Transcribed page contents:
- - -

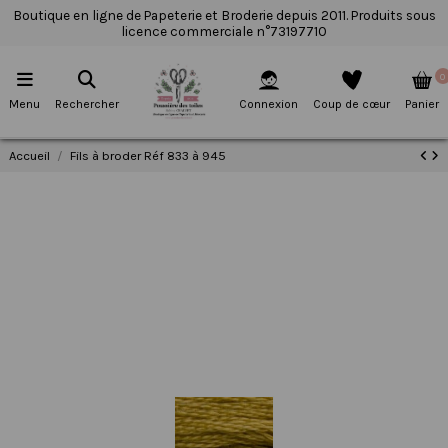
Boutique en ligne de Papeterie et Broderie depuis 2011. Produits sous
licence commerciale n°73197710
0
Menu
Rechercher
Connexion
Coup de cœur
Panier
Accueil
Fils à broder Réf 833 à 945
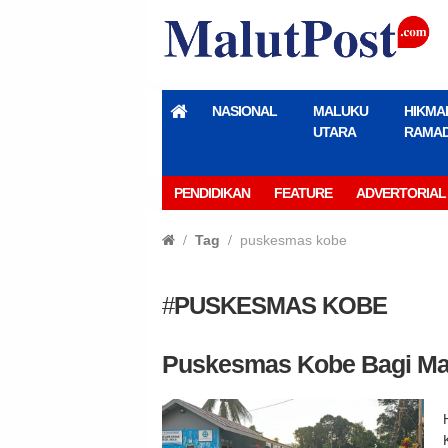
NASIONAL
MALUKU
HIKMA
UTARA
RAMA
PENDIDIKAN
FEATURE
ADVERTORIAL
Tag
puskesmas kobe
#
PUSKESMAS KOBE
Puskesmas Kobe Bagi Mas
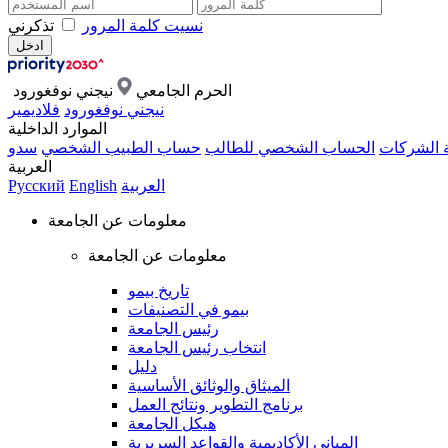
نسيت كلمة المرور
تذكرني
الحرم الجامعي
نيجني نوفغورود
نيجني نوفغورود
فلاديمير
الموارد الداخلية
ة الشركات
الحساب الشخصي للطالب
حساب الطبيب الشخصي
سدو
العربية
العربية
English
Русский
معلومات عن الجامعة
معلومات عن الجامعة
تاريخ بيمو
بيمو في التصنيفات
رئيس الجامعة
انتخاب رئيس الجامعة
دليل
الميثاق والوثائق الأساسية
برنامج التطوير ونتائج العمل
هيكل الجامعة
المباني الأكاديمية والقواعد السريرية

- - -

Work request: Make a verbatim copy of all the entries and strip out the pictures.

Result of the exercise:
Boutique en ligne de Papeterie et Broderie depuis 2011. Produits sous
licence commerciale n°73197710
0
Menu
Rechercher
Connexion
Coup de cœur
Panier
Accueil
Fils à broder Réf 833 à 945
NASIONAL
MALUKU
HIKMA
UTARA
RAMA
PENDIDIKAN
FEATURE
ADVERTORIAL
Tag
puskesmas kobe
#
PUSKESMAS KOBE
Puskesmas Kobe Bagi Mas
نسيت كلمة المرور
تذكرني
الحرم الجامعي
نيجني نوفغورود
نيجني نوفغورود
فلاديمير
الموارد الداخلية
ة الشركات
الحساب الشخصي للطالب
حساب الطبيب الشخصي
سدو
العربية
العربية
English
Русский
معلومات عن الجامعة
معلومات عن الجامعة
تاريخ بيمو
بيمو في التصنيفات
رئيس الجامعة
انتخاب رئيس الجامعة
دليل
الميثاق والوثائق الأساسية
برنامج التطوير ونتائج العمل
هيكل الجامعة
المباني الأكاديمية والقواعد السريرية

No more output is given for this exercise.